Performance of LDAK-KVIK
We assessed the performance of LDAK-KVIK based on run time, type 1 error and power using both simulated data and data from the UK Biobank.
Run time
We compared the run time and memory requirements of LDAK-KVIK with BOLT-LMM, Regenie, fastGWA and GCTA-LOCO when applied to 690k SNPs, using either 63k or 368k individuals. Regenie and fastGWA were used for both quantitative and binary phenotypes, while BOLT-LMM and GCTA-LOCO were only applied to quantitative traits. The results are presented in the table below:
| 63k individuals | 368k individuals | ||||
|---|---|---|---|---|---|
| MMAA Tool | CPU hours | Memory (Gb) | CPU hours | Memory (Gb) | |
| Quantitative phenotypes | BOLT-LMM | 18 | 12 | 452 | 61 |
| Regenie | 2.4 | 3 | 11 | 16 | |
| fastGWA | 0.2 (24) | 1 (1) | 0.3 (763) | 3 (3) | |
| GCTA-LOCO | 488 | 167 | Not Feasible | ||
| LDAK-KVIK | 2.5 | 2 | 15 | 6 | |
| Binary phenotypes | REGENIE | 3.3 | 3 | 15 | 16 |
| fastGWA | 0.3 (24) | 1 (46) | 1.8 (764) | 3 (3) | |
| LDAK-KVIK | 2.7 | 2 | 19 | 6 |
All analyses were performed on AMD/”EPYC Genoa” 9654 CPU processors, using either 4 CPUs (LDAK-KVIK, REGENIE and fastGWA) or 12 CPUs (BOLT-LMM and GCTA-LOCO). Values report the mean CPU hours and memory usage across either the five quantitative or five binary phenotypes. We report two sets of values for fastGWA, depending on whether we exclude or include the computation of the genomic-relatedness matrix (which only needs to be done once per dataset).
Application to UK Biobank
Single-SNP analysis
We applied LDAK-KVIK to 40 quantiative traits from the UK Biobank, and compared its performance to BOLT-LMM, Regenie, fastGWA, and classical regression.
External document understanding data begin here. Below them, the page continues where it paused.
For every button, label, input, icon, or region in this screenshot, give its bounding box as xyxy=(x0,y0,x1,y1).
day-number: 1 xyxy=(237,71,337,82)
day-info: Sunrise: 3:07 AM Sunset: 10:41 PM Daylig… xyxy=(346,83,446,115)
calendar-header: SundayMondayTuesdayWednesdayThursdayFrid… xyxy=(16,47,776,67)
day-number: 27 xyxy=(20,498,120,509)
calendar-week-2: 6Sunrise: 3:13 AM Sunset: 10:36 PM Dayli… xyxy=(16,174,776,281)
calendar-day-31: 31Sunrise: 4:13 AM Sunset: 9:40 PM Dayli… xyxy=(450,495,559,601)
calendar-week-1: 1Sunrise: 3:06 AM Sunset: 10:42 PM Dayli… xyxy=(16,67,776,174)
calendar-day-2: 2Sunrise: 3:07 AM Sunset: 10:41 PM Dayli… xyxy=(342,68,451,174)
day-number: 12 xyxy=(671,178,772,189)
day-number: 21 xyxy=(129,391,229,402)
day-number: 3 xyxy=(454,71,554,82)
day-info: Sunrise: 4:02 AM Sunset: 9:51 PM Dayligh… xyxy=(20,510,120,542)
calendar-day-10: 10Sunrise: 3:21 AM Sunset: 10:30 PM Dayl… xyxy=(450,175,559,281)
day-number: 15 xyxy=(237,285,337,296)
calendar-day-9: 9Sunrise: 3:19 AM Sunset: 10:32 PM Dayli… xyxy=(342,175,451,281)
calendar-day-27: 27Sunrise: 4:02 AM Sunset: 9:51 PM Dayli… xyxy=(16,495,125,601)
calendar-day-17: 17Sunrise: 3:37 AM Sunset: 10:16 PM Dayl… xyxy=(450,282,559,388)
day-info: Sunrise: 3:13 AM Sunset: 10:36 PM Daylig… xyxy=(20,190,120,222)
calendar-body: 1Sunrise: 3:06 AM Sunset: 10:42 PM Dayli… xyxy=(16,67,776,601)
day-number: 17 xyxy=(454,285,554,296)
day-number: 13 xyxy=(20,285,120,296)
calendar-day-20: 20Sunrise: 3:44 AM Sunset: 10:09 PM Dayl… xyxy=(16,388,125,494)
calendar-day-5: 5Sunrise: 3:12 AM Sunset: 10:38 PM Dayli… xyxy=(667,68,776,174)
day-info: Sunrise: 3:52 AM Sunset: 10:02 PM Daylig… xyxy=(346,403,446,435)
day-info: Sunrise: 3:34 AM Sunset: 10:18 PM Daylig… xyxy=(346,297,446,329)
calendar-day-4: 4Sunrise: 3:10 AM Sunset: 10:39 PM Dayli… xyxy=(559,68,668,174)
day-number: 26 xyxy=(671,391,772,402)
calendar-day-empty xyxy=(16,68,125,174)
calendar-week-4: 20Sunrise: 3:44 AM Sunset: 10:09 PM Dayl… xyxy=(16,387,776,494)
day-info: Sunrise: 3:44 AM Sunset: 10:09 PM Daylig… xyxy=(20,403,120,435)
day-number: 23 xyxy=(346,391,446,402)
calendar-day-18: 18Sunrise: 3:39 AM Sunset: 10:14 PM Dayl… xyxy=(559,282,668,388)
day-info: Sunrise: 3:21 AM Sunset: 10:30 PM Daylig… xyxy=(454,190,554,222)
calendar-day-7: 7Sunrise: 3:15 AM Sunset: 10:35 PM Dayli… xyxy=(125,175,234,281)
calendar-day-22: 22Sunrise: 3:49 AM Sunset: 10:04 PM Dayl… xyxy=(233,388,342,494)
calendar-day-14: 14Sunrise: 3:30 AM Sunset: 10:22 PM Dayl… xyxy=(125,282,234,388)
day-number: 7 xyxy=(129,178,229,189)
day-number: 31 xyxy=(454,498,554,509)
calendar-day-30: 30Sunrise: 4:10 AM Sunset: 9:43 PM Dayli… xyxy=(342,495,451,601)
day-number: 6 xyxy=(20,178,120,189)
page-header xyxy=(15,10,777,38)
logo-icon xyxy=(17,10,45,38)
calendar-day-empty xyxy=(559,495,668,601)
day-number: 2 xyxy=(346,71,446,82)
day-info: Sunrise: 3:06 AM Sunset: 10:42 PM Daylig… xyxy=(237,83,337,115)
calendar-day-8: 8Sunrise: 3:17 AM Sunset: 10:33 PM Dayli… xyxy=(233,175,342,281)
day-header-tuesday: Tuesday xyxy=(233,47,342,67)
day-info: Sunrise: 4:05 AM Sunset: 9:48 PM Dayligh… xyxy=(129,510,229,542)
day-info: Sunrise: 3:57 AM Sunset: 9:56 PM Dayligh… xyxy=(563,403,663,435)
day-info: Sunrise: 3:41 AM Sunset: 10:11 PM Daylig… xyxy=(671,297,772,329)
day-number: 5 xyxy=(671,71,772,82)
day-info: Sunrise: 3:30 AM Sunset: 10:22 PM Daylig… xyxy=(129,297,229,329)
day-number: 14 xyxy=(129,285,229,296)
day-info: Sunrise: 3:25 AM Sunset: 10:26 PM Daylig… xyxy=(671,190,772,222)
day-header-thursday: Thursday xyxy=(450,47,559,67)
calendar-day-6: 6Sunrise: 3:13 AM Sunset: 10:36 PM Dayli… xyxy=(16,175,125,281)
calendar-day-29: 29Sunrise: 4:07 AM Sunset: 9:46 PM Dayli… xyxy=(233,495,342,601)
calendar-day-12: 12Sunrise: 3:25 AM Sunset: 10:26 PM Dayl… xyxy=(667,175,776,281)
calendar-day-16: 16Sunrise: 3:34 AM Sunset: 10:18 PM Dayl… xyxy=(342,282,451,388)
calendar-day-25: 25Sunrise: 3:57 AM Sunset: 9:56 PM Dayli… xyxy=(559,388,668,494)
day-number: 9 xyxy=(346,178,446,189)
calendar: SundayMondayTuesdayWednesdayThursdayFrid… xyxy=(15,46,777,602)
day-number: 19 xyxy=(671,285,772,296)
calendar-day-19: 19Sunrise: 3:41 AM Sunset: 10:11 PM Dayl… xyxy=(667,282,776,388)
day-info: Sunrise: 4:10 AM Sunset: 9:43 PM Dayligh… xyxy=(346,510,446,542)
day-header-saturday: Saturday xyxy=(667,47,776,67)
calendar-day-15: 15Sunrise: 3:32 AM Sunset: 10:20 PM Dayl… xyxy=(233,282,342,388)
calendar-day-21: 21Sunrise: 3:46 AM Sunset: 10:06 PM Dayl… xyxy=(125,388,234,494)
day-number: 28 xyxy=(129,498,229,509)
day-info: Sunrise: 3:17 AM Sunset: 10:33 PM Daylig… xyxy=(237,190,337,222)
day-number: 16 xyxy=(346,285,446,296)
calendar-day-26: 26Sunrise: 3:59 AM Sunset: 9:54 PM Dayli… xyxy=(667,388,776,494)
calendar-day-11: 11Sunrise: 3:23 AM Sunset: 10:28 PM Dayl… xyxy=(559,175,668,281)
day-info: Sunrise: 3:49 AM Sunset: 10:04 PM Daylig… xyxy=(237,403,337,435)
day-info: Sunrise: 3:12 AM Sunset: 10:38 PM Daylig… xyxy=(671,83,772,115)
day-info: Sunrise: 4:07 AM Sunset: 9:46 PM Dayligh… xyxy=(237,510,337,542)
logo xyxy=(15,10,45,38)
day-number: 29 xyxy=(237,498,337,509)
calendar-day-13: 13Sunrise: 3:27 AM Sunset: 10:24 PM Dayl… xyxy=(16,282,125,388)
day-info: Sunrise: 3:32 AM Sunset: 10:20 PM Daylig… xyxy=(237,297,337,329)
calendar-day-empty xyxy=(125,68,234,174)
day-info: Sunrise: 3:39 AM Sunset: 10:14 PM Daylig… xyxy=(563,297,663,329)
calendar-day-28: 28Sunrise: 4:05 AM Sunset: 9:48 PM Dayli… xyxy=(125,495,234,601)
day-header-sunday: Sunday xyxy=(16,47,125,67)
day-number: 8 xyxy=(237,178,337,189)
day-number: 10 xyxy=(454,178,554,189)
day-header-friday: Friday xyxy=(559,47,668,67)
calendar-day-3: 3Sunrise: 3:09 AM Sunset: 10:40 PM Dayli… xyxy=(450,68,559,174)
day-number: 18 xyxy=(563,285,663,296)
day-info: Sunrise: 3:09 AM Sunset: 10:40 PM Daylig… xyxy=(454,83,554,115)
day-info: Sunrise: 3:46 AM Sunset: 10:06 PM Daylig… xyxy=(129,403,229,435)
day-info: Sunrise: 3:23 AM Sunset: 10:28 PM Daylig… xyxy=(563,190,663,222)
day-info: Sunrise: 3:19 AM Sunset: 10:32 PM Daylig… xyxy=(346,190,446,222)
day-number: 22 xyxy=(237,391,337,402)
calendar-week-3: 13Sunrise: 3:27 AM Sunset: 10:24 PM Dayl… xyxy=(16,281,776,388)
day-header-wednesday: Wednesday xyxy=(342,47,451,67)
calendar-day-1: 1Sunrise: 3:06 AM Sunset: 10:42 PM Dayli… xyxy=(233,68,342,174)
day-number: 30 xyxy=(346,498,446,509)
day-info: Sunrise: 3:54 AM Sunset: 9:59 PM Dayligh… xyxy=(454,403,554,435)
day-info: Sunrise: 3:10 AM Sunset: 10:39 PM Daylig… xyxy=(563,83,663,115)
For every trait, we evaluated the number of independent significantly associated loci per method. This was compared to the number of significant loci using linear regression, and plotted against the estimated SNP heritability of the trait.
LDAK-KVIK found 16% more significant loci than classical linear regression, whereas BOLT-LMM and REGENIE found 15% and 11% more, respectively.
Note that we compare LDAK-KVIK with ‘BOLT-LMM-Unscaled’, which is based on BOLT-LMM results, except we force the test statistic scaling factor to be 1. This is, because the the BOLT-LMM tends to overestimate the test statistic scaling scaling factor, leading to inflation of type 1 error (see preprint).
Gene-based analysis
We applied the gene-based analysis of LDAK-KVIK to 40 quantiative and 20 binary traits from the UK Biobank, and compared its performance to LDAK-GBAT.
We see that LDAK-KVIK-GBAT has improved power over LDAK-GBAT when analysing quantitative traits. For binary traits, LDAK-KVIK-GBAT and LDAK-GBAT detect a similar number of significant genes. This reflects that for binary phenotypes, there is a smaller power gain when using mixed-model association analysis.
Simulation study
We simulated quantitative and binary phenotypes for various data sets:
- ‘Homogeneous’ dataset (63k unrelated White British individuals)
- ‘Twins’ dataset (constructed by duplicating the genotypes of 31,500 individuals of homogeneous dataset)
- ‘Multi-ancestry’ dataset (63k individuals of various ethnic backgrounds)
Phenotypes were generated under different heritabilities (0.2 and 0.5) and number of causal SNPs (5k and 20k), with ten replicates for each scenario. Causal SNPs were randomly selected from the start of each chromosome, while SNPs located on the end of each chromosome served as null SNPs to evaluate type 1 error. For binary traits, we also varied the prevalance (10% and 1%).
Type 1 error
We evaluated the type 1 error of LDAK-KVIK for all scenarios as the mean \(\chi^2(1)\) statistic of null SNPs, and as the fraction of SNPs exceeding P value thresholds 0.05, 0.001 and 0.00005.
LDAK-KVIK offers good control of type 1 error across all scenarios, although a slight deflation can be observed when analysing the multi-ancestry data set for binary traits with prevalence 10%.
Power
We compared the power of classical regression, fastGWA, GCTA-LOCO, REGENIE, BOLT-LMM and LDAK-KVIK by evaluating the mean \(\chi^2(1)\) statistics of causal SNPs.
For the quantitative phenotypes, LDAK-KVIK and BOLT-LMM are the two most powerful MMAA tools, ahead of REGENIE and GCTA-LOCO, while fastGWA generally has lowest power. For the binary phenotypes, the three MMAA tools have similar power.